By John Morgan
For Multi-State Working Group
If one of the main messages of the 2005 MSWG Annual Workshop in June 2005 in Grand Rapids was that it’s time to get together and work toward sustainability in a collective manner, the second was that the issues are definitely global in perspective.
China is the biggest player emerging in the game. How this enormous country with incredible resource needs and a bulging population plans for its unavoidably mammoth effect on the environment could very well determine the future of the planet.
A refreshing part of the MSWG conference then was its inclusion not only
of discussions about China, but also of the keynote speeches by Chinese
experts in environmental policy and science as well as the attendance by a
group of Chinese graduate students studying at the University of
Wisconsin-Madison.
“Who doesn't want healthy food, clean water and fresh air?” asked Rongxun Wang, a doctoral student in geography. “I am excited to see the participation of Chinese in such an important international conference.”
And while to some, China may seem like a world away, the presence of this contingency at the conference reinforced that there truly are many international friends for the environment and that the call for collaboration must be a worldwide endeavor.
This point was made particularly clear by the presentation of two speakers, Dr. Hongjun Zhang of the firm Holland and Knight, LLP, and Dr. Zhenjun Sun, a professor in the College of Resources and Environmental Sciences at China Agricultural University and an expert in the emerging study of biofuels. Sun is on a research sabbatical at the University of Illinois-Champaign.
Zhang explained that one reason “China gets attention from the international community is Chinese law also has been developing very fast.” He noted that “the situation has been changing in the past two years or three years and multinational companies feel more comfortable [in China].”
As such, with this influx of companies also comes an increase in job opportunities, growth of the Chinese economy and a burgeoning need for energy. But, as one of the graduate students at the conference pointed out, Guangqing Chi, China is struggling with growing pains and trying to manage the influx of these multinational companies whose motives, he said, are not always sincere.
“One of my concerns with China’s environmental problems is that China is sometimes treated unfairly by some other countries. Some multinational companies have been making huge profits in China by taking advantages of low labor costs and loose environmental regulations, and at the same time their governments blame China for not being able to protect labor rights and environment,” he said.

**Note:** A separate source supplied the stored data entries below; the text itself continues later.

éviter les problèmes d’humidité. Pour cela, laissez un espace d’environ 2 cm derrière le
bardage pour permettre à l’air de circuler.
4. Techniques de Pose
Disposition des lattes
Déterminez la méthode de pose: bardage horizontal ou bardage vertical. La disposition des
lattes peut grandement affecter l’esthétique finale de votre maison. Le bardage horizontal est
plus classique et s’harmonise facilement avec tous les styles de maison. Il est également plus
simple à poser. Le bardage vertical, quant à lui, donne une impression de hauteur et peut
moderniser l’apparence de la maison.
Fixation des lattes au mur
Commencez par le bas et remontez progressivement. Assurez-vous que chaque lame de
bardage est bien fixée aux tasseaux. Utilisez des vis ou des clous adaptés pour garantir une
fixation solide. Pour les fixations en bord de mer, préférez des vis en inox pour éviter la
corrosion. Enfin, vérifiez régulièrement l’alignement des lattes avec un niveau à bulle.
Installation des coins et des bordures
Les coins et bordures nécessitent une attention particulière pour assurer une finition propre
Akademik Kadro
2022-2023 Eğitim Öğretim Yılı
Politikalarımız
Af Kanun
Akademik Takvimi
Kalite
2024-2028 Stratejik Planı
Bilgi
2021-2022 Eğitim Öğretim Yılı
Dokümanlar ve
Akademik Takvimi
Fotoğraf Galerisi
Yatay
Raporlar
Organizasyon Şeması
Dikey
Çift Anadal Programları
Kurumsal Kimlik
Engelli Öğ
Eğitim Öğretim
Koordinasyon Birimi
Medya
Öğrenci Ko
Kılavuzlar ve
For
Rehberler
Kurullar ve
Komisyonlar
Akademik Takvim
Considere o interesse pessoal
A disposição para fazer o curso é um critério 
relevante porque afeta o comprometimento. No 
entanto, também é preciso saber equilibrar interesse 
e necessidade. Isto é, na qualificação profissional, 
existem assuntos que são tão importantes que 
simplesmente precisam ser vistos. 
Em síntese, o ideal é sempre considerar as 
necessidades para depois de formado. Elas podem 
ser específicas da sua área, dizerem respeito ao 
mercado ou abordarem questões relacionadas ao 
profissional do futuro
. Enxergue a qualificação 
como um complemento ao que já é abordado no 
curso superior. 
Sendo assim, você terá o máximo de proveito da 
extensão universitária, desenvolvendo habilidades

“China’s environmental problems are definitely the most complex, and it requires a synthetic understanding of historic, cultural, political, economic, and demographic reasons. What we lack are not solutions, but effective solutions.”
Indeed, many of the “effective solutions” that Chi calls for are precisely what people like Dr. Sun are seeking to devise in China. He said that you can’t walk up to a farmer and say, “please protect the environment.” That’s not enough, he said. Instead, waste recycling needs to be seen as a “new industry” that will be profitable for them. “We believe that no one can do everything, but everyone can do something.”

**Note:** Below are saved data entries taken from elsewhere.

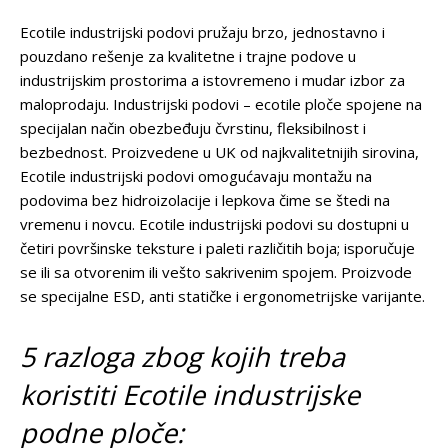
Ecotile industrijski podovi pružaju brzo, jednostavno i
pouzdano rešenje za kvalitetne i trajne podove u
industrijskim prostorima a istovremeno i mudar izbor za
maloprodaju. Industrijski podovi – ecotile ploče spojene na
specijalan način obezbeđuju čvrstinu, fleksibilnost i
bezbednost. Proizvedene u UK od najkvalitetnijih sirovina,
Ecotile industrijski podovi omogućavaju montažu na
podovima bez hidroizolacije i lepkova čime se štedi na
vremenu i novcu. Ecotile industrijski podovi su dostupni u
četiri površinske teksture i paleti različitih boja; isporučuje
se ili sa otvorenim ili vešto sakrivenim spojem. Proizvode
se specijalne ESD, anti statičke i ergonometrijske varijante.
5 razloga zbog kojih treba
koristiti Ecotile industrijske
podne ploče:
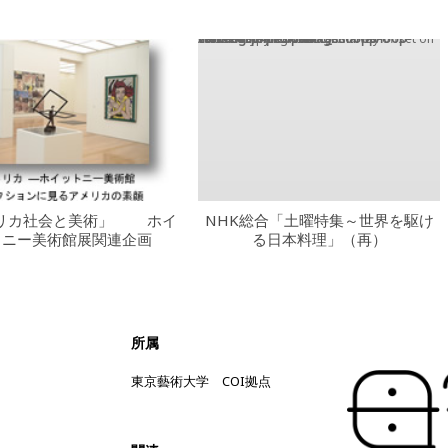
Warning
: Trying to access array offset on value of type bool in
/home/xsu4175/public_html/wp-content/themes/vantage/loops/loop-carousel.php
on line
15
リカ社会と美術」 ホイ
NHK総合「土曜特集～世界を駆け
トニー美術館展関連企画
る日本料理」（再）
所属
東京藝術大学 COI拠点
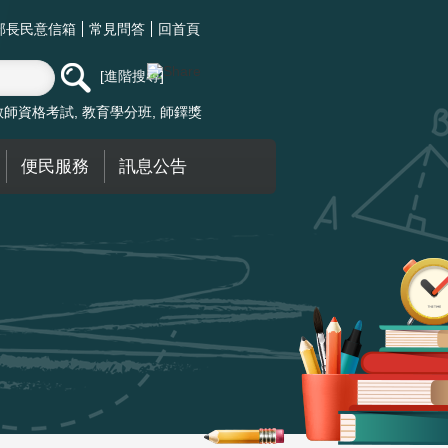
部長民意信箱
常見問答
回首頁
進階搜尋
教師資格考試
教育學分班
師鐸獎
便民服務
訊息公告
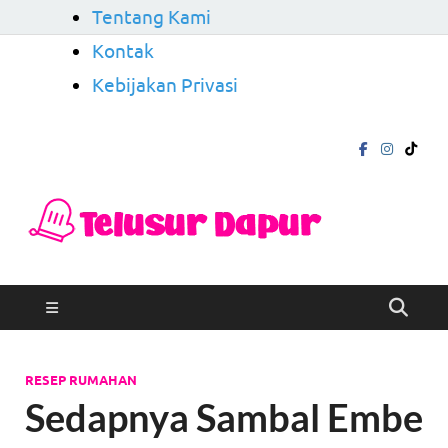
Tentang Kami
Kontak
Kebijakan Privasi
Telu
Mengungkap
Cerita di Balik
Dapu
Rasa
RESEP RUMAHAN
Sedapnya Sambal Embe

The environmental issues of facing China and the rest of the world are mind-numbing. Yet, the attendees at this conference expressed a methodical and unwavering motivation to work together towards solutions.
“I'd like to be a bridge,” said Ying Zhu, a graduate student in chemical and biological engineering, “ to introduce good policies from America to China and meanwhile let the Americans know more about Chinese environmental status.”